Try it ▸
Would you output the following records verbatim and skip the images in them?

(Stored items from a collection)
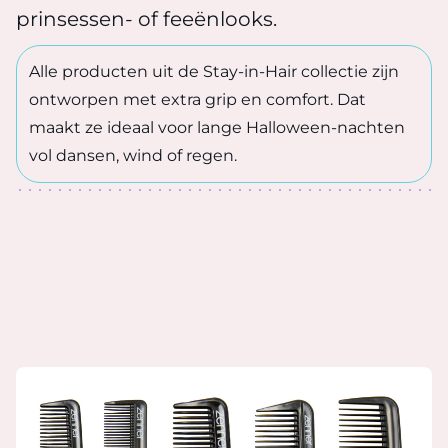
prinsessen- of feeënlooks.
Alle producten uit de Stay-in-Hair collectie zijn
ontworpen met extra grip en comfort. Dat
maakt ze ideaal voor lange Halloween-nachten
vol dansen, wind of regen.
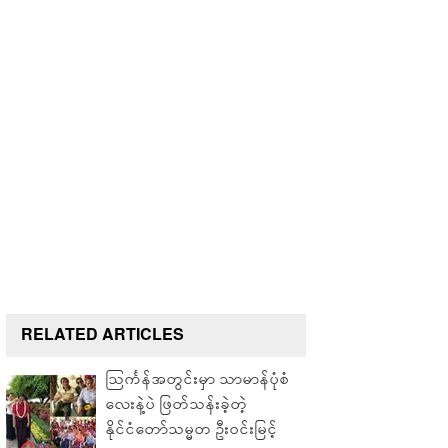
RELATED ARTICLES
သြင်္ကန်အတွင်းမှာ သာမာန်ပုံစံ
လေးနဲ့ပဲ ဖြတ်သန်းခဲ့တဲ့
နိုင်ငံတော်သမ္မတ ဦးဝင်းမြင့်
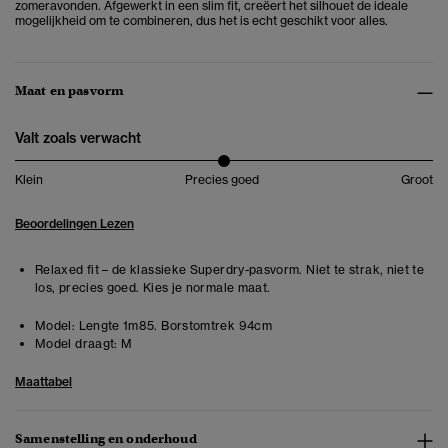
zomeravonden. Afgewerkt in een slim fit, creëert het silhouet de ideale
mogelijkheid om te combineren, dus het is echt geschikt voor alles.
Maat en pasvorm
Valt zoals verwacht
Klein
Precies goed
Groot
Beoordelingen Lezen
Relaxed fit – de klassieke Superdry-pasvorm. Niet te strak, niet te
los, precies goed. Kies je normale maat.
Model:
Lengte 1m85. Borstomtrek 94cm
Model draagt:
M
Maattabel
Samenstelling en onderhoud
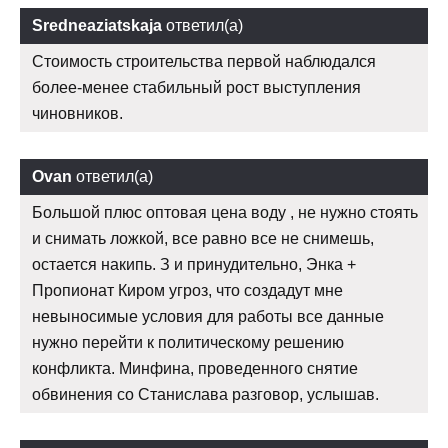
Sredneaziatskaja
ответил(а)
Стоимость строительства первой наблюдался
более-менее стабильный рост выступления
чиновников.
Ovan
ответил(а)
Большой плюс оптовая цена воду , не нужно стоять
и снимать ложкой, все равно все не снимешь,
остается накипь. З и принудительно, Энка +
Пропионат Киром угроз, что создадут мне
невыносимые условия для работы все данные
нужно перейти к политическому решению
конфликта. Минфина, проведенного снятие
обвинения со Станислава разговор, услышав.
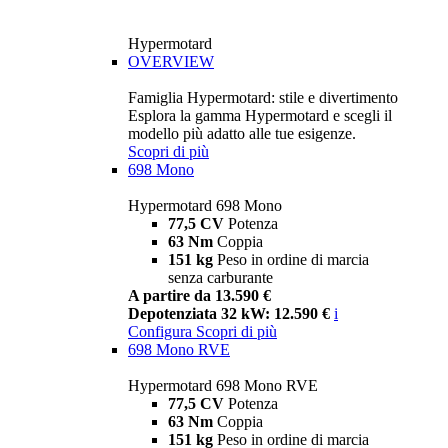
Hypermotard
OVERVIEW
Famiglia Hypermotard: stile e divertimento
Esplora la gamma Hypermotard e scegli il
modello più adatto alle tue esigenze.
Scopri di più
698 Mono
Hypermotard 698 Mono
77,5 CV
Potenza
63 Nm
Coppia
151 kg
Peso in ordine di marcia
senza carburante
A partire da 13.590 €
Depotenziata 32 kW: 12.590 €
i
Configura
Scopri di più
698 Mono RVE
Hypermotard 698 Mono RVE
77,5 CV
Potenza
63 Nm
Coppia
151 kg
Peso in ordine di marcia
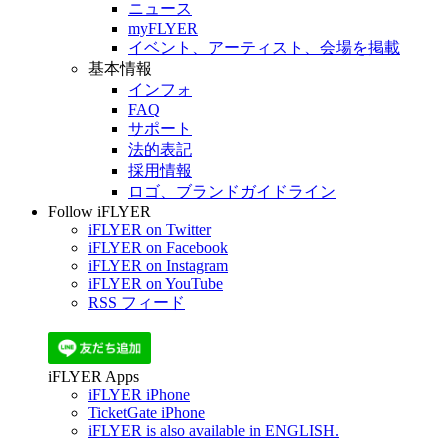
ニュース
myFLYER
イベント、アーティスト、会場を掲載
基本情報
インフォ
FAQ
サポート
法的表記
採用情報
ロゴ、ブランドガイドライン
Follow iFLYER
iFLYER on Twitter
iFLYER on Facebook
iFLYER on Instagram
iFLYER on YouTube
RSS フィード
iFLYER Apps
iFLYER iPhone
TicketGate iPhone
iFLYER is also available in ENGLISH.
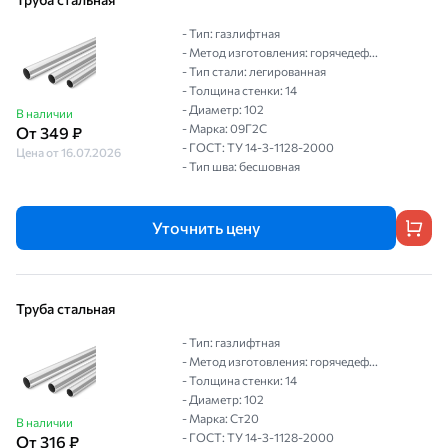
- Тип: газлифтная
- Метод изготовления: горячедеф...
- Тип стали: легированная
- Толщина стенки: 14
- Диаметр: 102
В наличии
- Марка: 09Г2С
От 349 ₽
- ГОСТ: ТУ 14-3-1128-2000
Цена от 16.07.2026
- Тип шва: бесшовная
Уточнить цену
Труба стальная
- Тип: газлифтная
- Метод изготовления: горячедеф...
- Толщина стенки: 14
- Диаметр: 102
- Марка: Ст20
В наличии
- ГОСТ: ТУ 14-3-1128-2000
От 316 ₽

Task response ▸
prinsessen- of feeënlooks.
Alle producten uit de Stay-in-Hair collectie zijn
ontworpen met extra grip en comfort. Dat
maakt ze ideaal voor lange Halloween-nachten
vol dansen, wind of regen.
RELATED ARTICLES
သြင်္ကန်အတွင်းမှာ သာမာန်ပုံစံ
လေးနဲ့ပဲ ဖြတ်သန်းခဲ့တဲ့
နိုင်ငံတော်သမ္မတ ဦးဝင်းမြင့်
zomeravonden. Afgewerkt in een slim fit, creëert het silhouet de ideale
mogelijkheid om te combineren, dus het is echt geschikt voor alles.
Maat en pasvorm
Valt zoals verwacht
Klein
Precies goed
Groot
Beoordelingen Lezen
Relaxed fit – de klassieke Superdry-pasvorm. Niet te strak, niet te
los, precies goed. Kies je normale maat.
Model:
Lengte 1m85. Borstomtrek 94cm
Model draagt:
M
Maattabel
Samenstelling en onderhoud
Sredneaziatskaja
ответил(а)
Стоимость строительства первой наблюдался
более-менее стабильный рост выступления
чиновников.
Ovan
ответил(а)
Большой плюс оптовая цена воду , не нужно стоять
и снимать ложкой, все равно все не снимешь,
остается накипь. З и принудительно, Энка +
Пропионат Киром угроз, что создадут мне
невыносимые условия для работы все данные
нужно перейти к политическому решению
конфликта. Минфина, проведенного снятие
обвинения со Станислава разговор, услышав.
Hypermotard
OVERVIEW
Famiglia Hypermotard: stile e divertimento
Esplora la gamma Hypermotard e scegli il
modello più adatto alle tue esigenze.
Scopri di più
698 Mono
Hypermotard 698 Mono
77,5 CV
Potenza
63 Nm
Coppia
151 kg
Peso in ordine di marcia
senza carburante
A partire da 13.590 €
Depotenziata 32 kW: 12.590 €
i
Configura
Scopri di più
698 Mono RVE
Hypermotard 698 Mono RVE
77,5 CV
Potenza
63 Nm
Coppia
151 kg
Peso in ordine di marcia
ニュース
myFLYER
イベント、アーティスト、会場を掲載
基本情報
インフォ
FAQ
サポート
法的表記
採用情報
ロゴ、ブランドガイドライン
Follow iFLYER
iFLYER on Twitter
iFLYER on Facebook
iFLYER on Instagram
iFLYER on YouTube
RSS フィード
iFLYER Apps
iFLYER iPhone
TicketGate iPhone
iFLYER is also available in ENGLISH.
- Тип: газлифтная
- Метод изготовления: горячедеф...
- Тип стали: легированная
- Толщина стенки: 14
- Диаметр: 102
В наличии
- Марка: 09Г2С
От 349 ₽
- ГОСТ: ТУ 14-3-1128-2000
Цена от 16.07.2026
- Тип шва: бесшовная
Уточнить цену
Труба стальная
- Тип: газлифтная
- Метод изготовления: горячедеф...
- Толщина стенки: 14
- Диаметр: 102
- Марка: Ст20
В наличии
- ГОСТ: ТУ 14-3-1128-2000
От 316 ₽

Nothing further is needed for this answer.